[Start of Attachment]

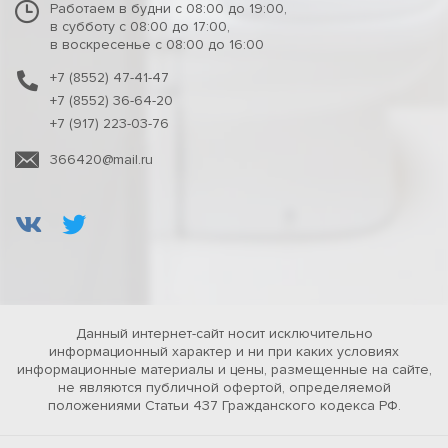
Работаем в будни с 08:00 до 19:00,
в субботу с 08:00 до 17:00,
в воскресенье с 08:00 до 16:00
+7 (8552) 47-41-47
+7 (8552) 36-64-20
+7 (917) 223-03-76
366420@mail.ru
Данный интернет-сайт носит исключительно
информационный характер и ни при каких условиях
информационные материалы и цены, размещенные на сайте,
не являются публичной офертой, определяемой
положениями Статьи 437 Гражданского кодекса РФ.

[End of Attachment]

## What is being asked
Repeat the material exactly and drop each image.

## Response box
Работаем в будни с 08:00 до 19:00,
в субботу с 08:00 до 17:00,
в воскресенье с 08:00 до 16:00
+7 (8552) 47-41-47
+7 (8552) 36-64-20
+7 (917) 223-03-76
366420@mail.ru
Данный интернет-сайт носит исключительно
информационный характер и ни при каких условиях
информационные материалы и цены, размещенные на сайте,
не являются публичной офертой, определяемой
положениями Статьи 437 Гражданского кодекса РФ.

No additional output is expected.